Andrzej Sołtysik: "My ludziom nie szkodzimy"
Pierwsza edycja programu "Tylko miłość" była jednak jedyną, jaką zrealizowano. Wiosną show nie wróciło na antenę, choć jak uparcie twierdził Andrzej Sołtysik, ta decyzja nie miała nic wspólnego z tragedią uczestnika.
- Decyzję o wiosennej ramówce podjęto jesienią. Nie wiąże się to z przypadkiem Grzegorza, bo nie uważamy, żeby udział w programie "Tylko miłość" miał jakikolwiek związek z jego krokiem. My ludziom nie szkodzimy. Jesteśmy jak lekarz, który próbuje pomóc, ale nie zawsze się to udaje. Program się skończył, Wiesia nie wróciła, życie dopisało dalszy ciąg - powiedział tygodnikowi "Polityka".

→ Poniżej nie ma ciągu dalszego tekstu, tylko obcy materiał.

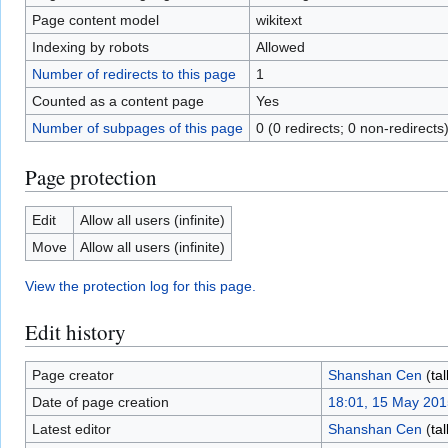
Page content model
wikitext
Indexing by robots
Allowed
Number of redirects to this page
1
Counted as a content page
Yes
Number of subpages of this page
0 (0 redirects; 0 non-redirects
Page protection
Edit
Allow all users (infinite)
Move
Allow all users (infinite)
View the protection log for this page.
Edit history
Page creator
Shanshan Cen
(
tal
Date of page creation
18:01, 15 May 201
Latest editor
Shanshan Cen
(
tal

Choć rzeczywiscie trudno obarczać całą winą za tragedię telewizję, zauważono, że stacja nie widziała nic złego w promowaniu łzawym fragmentem z udziałem Grzegorza programu. W ocenie wielu widzów, kosztem tego bohatera budowano oglądalność. Największe pretensje do TVN miała matka Piechowskiego.
- Wiedzieli, że jest załamany. Po co nagrywali, jak płacze? Po co puszczali ten program, wiedząc, że nie ma dobrego zakończenia? - pytała dziennikarzy "Super Expressu".
Dziś takim zagraniom telewizji, niestety, nikt się już nie dziwi.